Directions: Reproduce the listing below exactly, minus its pictures.

Information shown:
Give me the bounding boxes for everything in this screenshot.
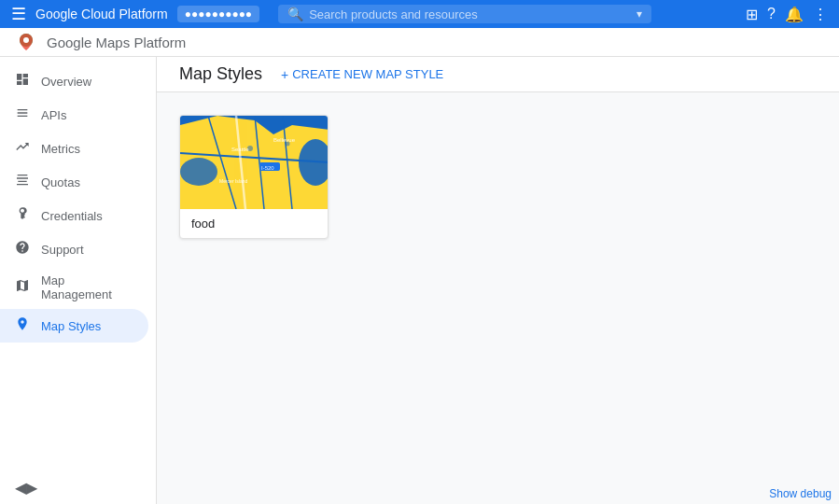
sidebar-collapse-button[interactable]: ◀▶ [0, 471, 156, 504]
sidebar-label-metrics: Metrics [41, 142, 80, 156]
map-style-card-food[interactable]: Seattle Bellevue Mercer Island I-520 foo… [179, 115, 329, 239]
sidebar-items: Overview APIs Metrics Quotas [0, 64, 156, 343]
search-icon: 🔍 [287, 7, 303, 21]
map-thumbnail: Seattle Bellevue Mercer Island I-520 [180, 116, 329, 209]
svg-text:I-520: I-520 [261, 165, 274, 171]
credentials-icon [15, 206, 30, 225]
help-icon[interactable]: ? [767, 6, 776, 22]
create-icon: + [281, 67, 288, 82]
sidebar: Overview APIs Metrics Quotas [0, 57, 157, 504]
support-icon [15, 240, 30, 259]
svg-text:Seattle: Seattle [231, 147, 249, 152]
secondbar-title: Google Maps Platform [47, 35, 186, 50]
sidebar-label-credentials: Credentials [41, 209, 103, 223]
sidebar-item-apis[interactable]: APIs [0, 98, 148, 132]
apps-icon[interactable]: ⊞ [746, 6, 758, 23]
svg-point-1 [23, 37, 29, 43]
sidebar-label-quotas: Quotas [41, 175, 80, 189]
sidebar-label-overview: Overview [41, 75, 91, 89]
topbar-title: Google Cloud Platform [35, 7, 168, 21]
secondbar: Google Maps Platform [0, 28, 839, 57]
sidebar-item-credentials[interactable]: Credentials [0, 199, 148, 232]
topbar-right-icons: ⊞ ? 🔔 ⋮ [746, 6, 828, 23]
apis-icon [15, 105, 30, 124]
create-btn-label: CREATE NEW MAP STYLE [292, 67, 443, 81]
notification-icon[interactable]: 🔔 [785, 6, 804, 23]
search-dropdown-icon[interactable]: ▾ [636, 7, 642, 21]
sidebar-item-support[interactable]: Support [0, 232, 148, 266]
google-maps-logo [15, 31, 37, 53]
topbar-account[interactable]: ●●●●●●●●●● [177, 6, 259, 22]
overview-icon [15, 72, 30, 91]
sidebar-label-map-styles: Map Styles [41, 319, 101, 333]
svg-point-9 [180, 158, 217, 186]
content-header: Map Styles + CREATE NEW MAP STYLE [157, 57, 839, 92]
menu-icon[interactable]: ☰ [11, 4, 26, 24]
sidebar-item-quotas[interactable]: Quotas [0, 165, 148, 199]
content-area: Map Styles + CREATE NEW MAP STYLE [157, 57, 839, 504]
search-input[interactable] [309, 7, 633, 21]
metrics-icon [15, 139, 30, 158]
sidebar-item-metrics[interactable]: Metrics [0, 132, 148, 165]
sidebar-item-map-styles[interactable]: Map Styles [0, 309, 148, 343]
quotas-icon [15, 173, 30, 191]
sidebar-item-overview[interactable]: Overview [0, 64, 148, 98]
page-title: Map Styles [179, 64, 262, 84]
sidebar-item-map-management[interactable]: Map Management [0, 266, 148, 309]
sidebar-label-support: Support [41, 243, 84, 257]
sidebar-label-map-management: Map Management [41, 273, 133, 301]
topbar: ☰ Google Cloud Platform ●●●●●●●●●● 🔍 ▾ ⊞… [0, 0, 839, 28]
show-debug-button[interactable]: Show debug [762, 483, 839, 504]
cards-area: Seattle Bellevue Mercer Island I-520 foo… [157, 92, 839, 261]
create-new-map-style-button[interactable]: + CREATE NEW MAP STYLE [281, 67, 443, 82]
svg-text:Bellevue: Bellevue [273, 137, 296, 143]
search-box: 🔍 ▾ [278, 5, 651, 23]
sidebar-label-apis: APIs [41, 108, 66, 122]
more-icon[interactable]: ⋮ [813, 6, 828, 23]
svg-text:Mercer Island: Mercer Island [219, 178, 248, 184]
main-layout: Overview APIs Metrics Quotas [0, 57, 839, 504]
map-style-label: food [180, 209, 328, 238]
map-styles-icon [15, 316, 30, 335]
map-management-icon [15, 278, 30, 297]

Problem solution:
Give me the bounding boxes for everything in this screenshot.
sidebar-collapse-button[interactable]: ◀▶ [0, 471, 156, 504]
sidebar-label-metrics: Metrics [41, 142, 80, 156]
map-style-card-food[interactable]: Seattle Bellevue Mercer Island I-520 foo… [179, 115, 329, 239]
sidebar-items: Overview APIs Metrics Quotas [0, 64, 156, 343]
search-icon: 🔍 [287, 7, 303, 21]
map-thumbnail: Seattle Bellevue Mercer Island I-520 [180, 116, 329, 209]
svg-text:I-520: I-520 [261, 165, 274, 171]
credentials-icon [15, 206, 30, 225]
help-icon[interactable]: ? [767, 6, 776, 22]
create-icon: + [281, 67, 288, 82]
sidebar: Overview APIs Metrics Quotas [0, 57, 157, 504]
support-icon [15, 240, 30, 259]
svg-text:Seattle: Seattle [231, 147, 249, 152]
secondbar-title: Google Maps Platform [47, 35, 186, 50]
sidebar-label-credentials: Credentials [41, 209, 103, 223]
sidebar-item-apis[interactable]: APIs [0, 98, 148, 132]
apps-icon[interactable]: ⊞ [746, 6, 758, 23]
svg-point-1 [23, 37, 29, 43]
sidebar-label-quotas: Quotas [41, 175, 80, 189]
sidebar-label-overview: Overview [41, 75, 91, 89]
topbar-title: Google Cloud Platform [35, 7, 168, 21]
secondbar: Google Maps Platform [0, 28, 839, 57]
sidebar-item-credentials[interactable]: Credentials [0, 199, 148, 232]
topbar-right-icons: ⊞ ? 🔔 ⋮ [746, 6, 828, 23]
apis-icon [15, 105, 30, 124]
create-btn-label: CREATE NEW MAP STYLE [292, 67, 443, 81]
notification-icon[interactable]: 🔔 [785, 6, 804, 23]
search-dropdown-icon[interactable]: ▾ [636, 7, 642, 21]
sidebar-item-support[interactable]: Support [0, 232, 148, 266]
google-maps-logo [15, 31, 37, 53]
topbar-account[interactable]: ●●●●●●●●●● [177, 6, 259, 22]
overview-icon [15, 72, 30, 91]
sidebar-label-map-styles: Map Styles [41, 319, 101, 333]
svg-point-9 [180, 158, 217, 186]
content-header: Map Styles + CREATE NEW MAP STYLE [157, 57, 839, 92]
menu-icon[interactable]: ☰ [11, 4, 26, 24]
sidebar-item-quotas[interactable]: Quotas [0, 165, 148, 199]
content-area: Map Styles + CREATE NEW MAP STYLE [157, 57, 839, 504]
search-input[interactable] [309, 7, 633, 21]
metrics-icon [15, 139, 30, 158]
sidebar-item-metrics[interactable]: Metrics [0, 132, 148, 165]
sidebar-item-map-styles[interactable]: Map Styles [0, 309, 148, 343]
quotas-icon [15, 173, 30, 191]
sidebar-item-overview[interactable]: Overview [0, 64, 148, 98]
page-title: Map Styles [179, 64, 262, 84]
sidebar-item-map-management[interactable]: Map Management [0, 266, 148, 309]
sidebar-label-support: Support [41, 243, 84, 257]
sidebar-label-map-management: Map Management [41, 273, 133, 301]
topbar: ☰ Google Cloud Platform ●●●●●●●●●● 🔍 ▾ ⊞… [0, 0, 839, 28]
show-debug-button[interactable]: Show debug [762, 483, 839, 504]
cards-area: Seattle Bellevue Mercer Island I-520 foo… [157, 92, 839, 261]
create-new-map-style-button[interactable]: + CREATE NEW MAP STYLE [281, 67, 443, 82]
svg-text:Bellevue: Bellevue [273, 137, 296, 143]
search-box: 🔍 ▾ [278, 5, 651, 23]
sidebar-label-apis: APIs [41, 108, 66, 122]
more-icon[interactable]: ⋮ [813, 6, 828, 23]
svg-text:Mercer Island: Mercer Island [219, 178, 248, 184]
main-layout: Overview APIs Metrics Quotas [0, 57, 839, 504]
map-style-label: food [180, 209, 328, 238]
map-styles-icon [15, 316, 30, 335]
map-management-icon [15, 278, 30, 297]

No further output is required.